Subject: Re: Target Maturity Funds (TMFs)
Hi, MisterFungi,

Finally have some time to look closer at what you and Charlie, et al, are saying on this board.
I have been buying 4-week treasuries every tuesday to build a ladder or something, that revolves my cash a bit better than I have. These are teensy baby steps, I know, but I want to understand the mechanism and this is about what I can handle.
I will go to Schwab, or call them, and find out what a WFC/PRL is because I have $1,151 in it and just got my first dividend of 18.75.
I'm down .17% from when I bought it 3 months ago, but if i get four of these dividends per year, at today's price, that's 6.52%. So what is the downside of buying more of that?

My concern is, the market is going up a lot and while I put a bit into Brk every month, I'd like to put more in and make up for what I took out during covid. I kind of freaked out and took half my money out of the market. Well, I'm 72 and got scared.
So, I don't want to put a lot in at the top of the market. Mungofitch made a rec a while back about the WFC/PRL and I thought I'd buy a piece and see what it was. So, that's where my question comes from. Would Schwab bond desk explain that to me???

Thanks.

Meanwhile I'm reading the Intelligent Investor, again, and getting more out of it than I did 20 years ago, when I knew even less than I do now.
I'm trying to keep it simple but I need to understand what "simple" is!
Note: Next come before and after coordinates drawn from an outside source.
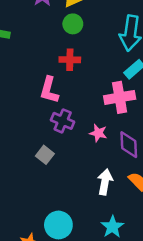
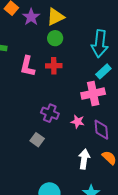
pink L-shape: (49, 90) -> (27, 66), moved

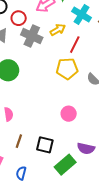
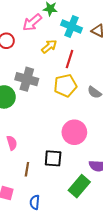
gray cross: (32, 36) -> (27, 79), moved
pink circle: (69, 114) -> (74, 132), size x1.5
black square: (45, 145) -> (53, 158), moved

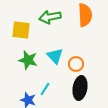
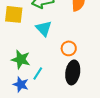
cyan triangle: (55, 56) -> (44, 28), moved
green star: (28, 60) -> (21, 59), moved

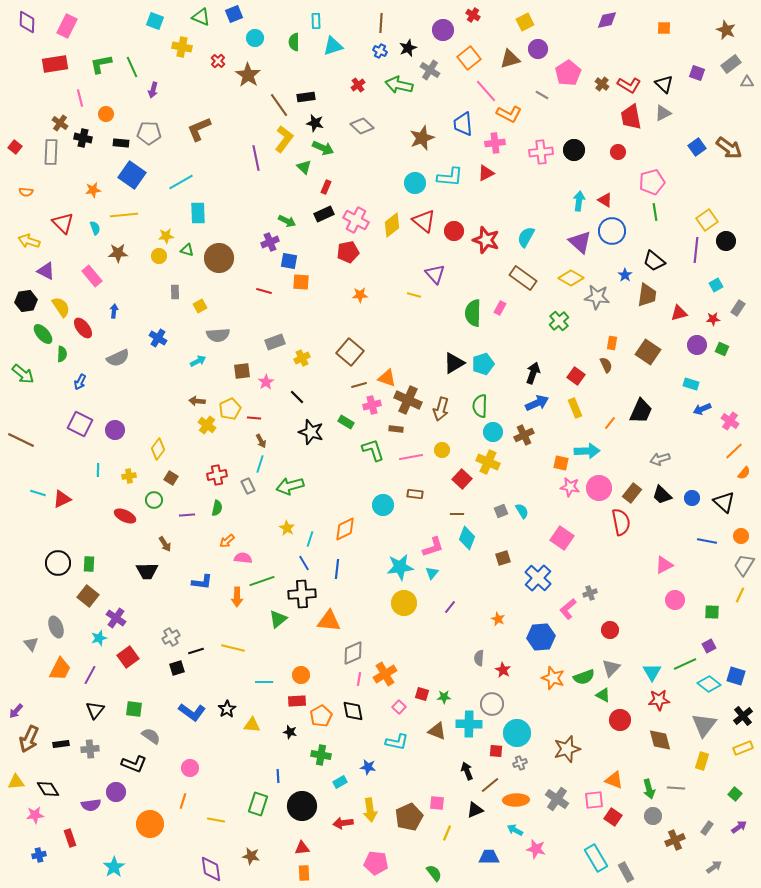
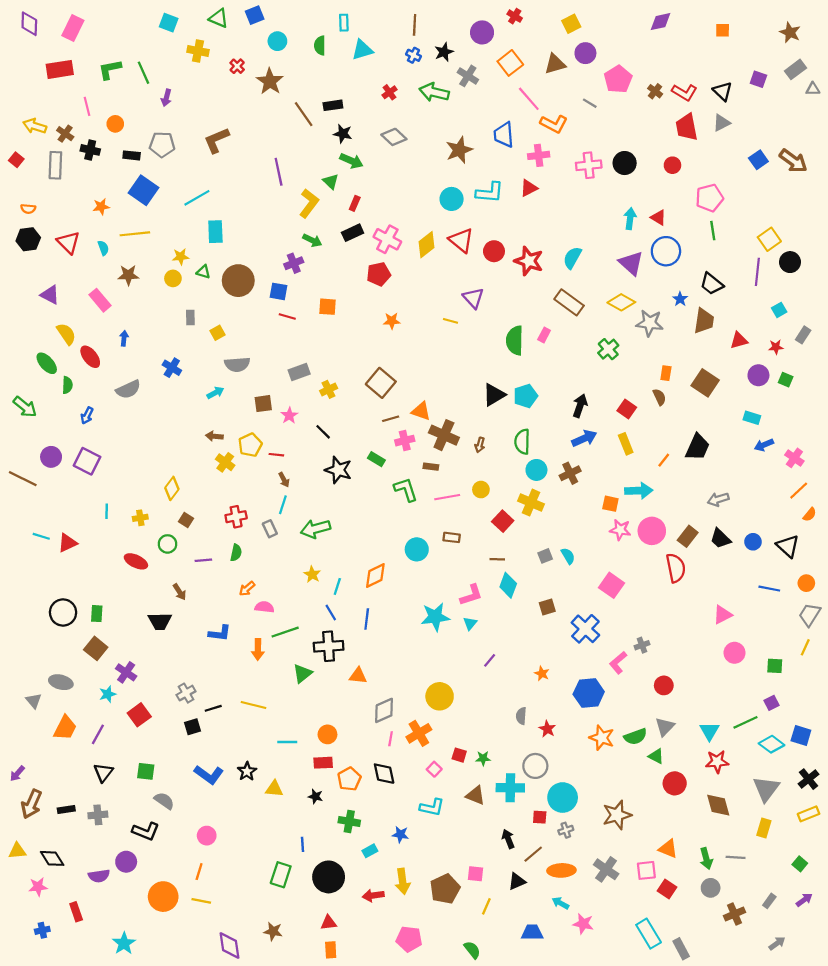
yellow L-shape: (284, 139) -> (309, 203), moved
yellow arrow: (29, 241) -> (35, 126), moved
blue square: (289, 261) -> (279, 291), moved
black hexagon: (26, 301) -> (28, 239), moved
brown arrow: (441, 409) -> (480, 445), size x0.6
purple circle: (115, 430) -> (51, 457), moved
yellow circle: (404, 603) -> (440, 696), moved
orange triangle: (329, 621) -> (358, 676), size x0.7
gray ellipse: (56, 627) -> (61, 682), turned -55
yellow line: (216, 820) -> (201, 901), moved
I read a blog by Benjamin Graham's granddaughter the other day, recommended by BreckHutHigh on the Berkshire Board, Beyond Ben Graham. #4 With a Little Help from Ben was especially touching and distilled for me the source of his art in security analysis:

"A boyhood of financial hardship made a lifelong impact on the adult man. Benjamin Graham grew up to be a man who chose the subway over taxis, 'alleging to myself that [the subway] as quicker' but knowing well that I wanted to save the dollar or so involved.' He also admitted his habit'as a millionaire'of ordering the least expensive entrée on a menu. More profoundly, he never forgot how it felt to lose everything. He knew first-hand the struggle of trying to get by on too little. These experiences kindled his creativity on Wall Street. He invented security analysis and value investing for people like himself and his mother, who wanted their investments to make gains with minimal risk. His essential principle of margin of safety, detailed in The Intelligent Investor, sprang from a boy's ardent wish to be safe, not sorry, after witnessing his mother's lost investment in U.S. Steel.
The margin of safety principle guides investors to choose only stocks that they can buy at a price significantly below their intrinsic value. To determine margin of safety, an investor calculates the difference between a stock's market price and its intrinsic value, as determined by Benjamin Graham's formula. The larger the margin of safety, the greater the cushion that protects the investor from loss. Countless children, and their parents, shop for bargains, but only this exceptional 'small boy''who bought a baseball and used tennis balls at prices well below their value'grew up to devise a timeless investment principle based on this practice. I'm struck with how elegantly margin of safety distills the lessons of fiscal caution Ben Graham learned in his youth."

Even though security analysis is about money, it stemmed from a deep need to be safe. I understand that far better than the quest for "money."